> _TASK BRIEF_:
Go through the data below. List every line that holds the word "pour".

AVAILABLE RECORDS Block Start

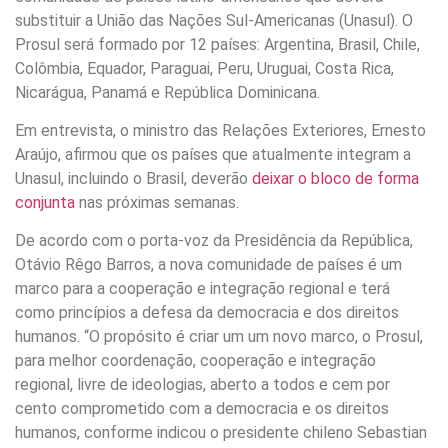
substituir a União das Nações Sul-Americanas (Unasul). O
Prosul será formado por 12 países: Argentina, Brasil, Chile,
Colômbia, Equador, Paraguai, Peru, Uruguai, Costa Rica,
Nicarágua, Panamá e República Dominicana.
Em entrevista, o ministro das Relações Exteriores, Ernesto
Araújo, afirmou que os países que atualmente integram a
Unasul, incluindo o Brasil, deverão
deixar o bloco de forma
conjunta
nas próximas semanas.
De acordo com o porta-voz da Presidência da República,
Otávio Rêgo Barros, a nova comunidade de países é um
marco para a cooperação e integração regional e terá
como princípios a defesa da democracia e dos direitos
humanos. “O propósito é criar um um novo marco, o Prosul,
para melhor coordenação, cooperação e integração
regional, livre de ideologias, aberto a todos e cem por
cento comprometido com a democracia e os direitos
humanos, conforme indicou o presidente chileno Sebastian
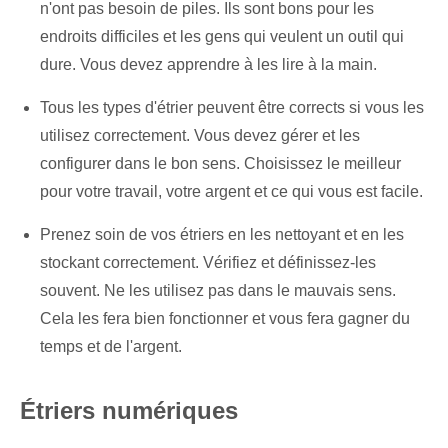
n'ont pas besoin de piles. Ils sont bons pour les
endroits difficiles et les gens qui veulent un outil qui
dure. Vous devez apprendre à les lire à la main.
Tous les types d'étrier peuvent être corrects si vous les
utilisez correctement. Vous devez gérer et les
configurer dans le bon sens. Choisissez le meilleur
pour votre travail, votre argent et ce qui vous est facile.
Prenez soin de vos étriers en les nettoyant et en les
stockant correctement. Vérifiez et définissez-les
souvent. Ne les utilisez pas dans le mauvais sens.
Cela les fera bien fonctionner et vous fera gagner du
temps et de l'argent.
Étriers numériques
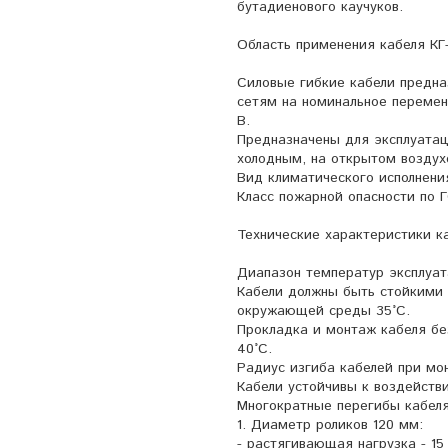
бутадиенового каучуков.
Область применения кабеля КГ-
Силовые гибкие кабели предн
сетям на номинальное перемен
В.
Предназначены для эксплуатац
холодным, на открытом воздух
Вид климатического исполнения
Класс пожарной опасности по Г
Технические характеристики ка
Диапазон температур эксплуата
Кабели должны быть стойкими 
окружающей среды 35°С.
Прокладка и монтаж кабеля бе
40°С.
Радиус изгиба кабелей при мо
Кабели устойчивы к воздействи
Многократные перегибы кабеля
1. Диаметр роликов 120 мм:
- растягивающая нагрузка - 15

AVAILABLE RECORDS Block End

> _WRITTEN RESPONSE_:
n'ont pas besoin de piles. Ils sont bons pour les
pour votre travail, votre argent et ce qui vous est facile.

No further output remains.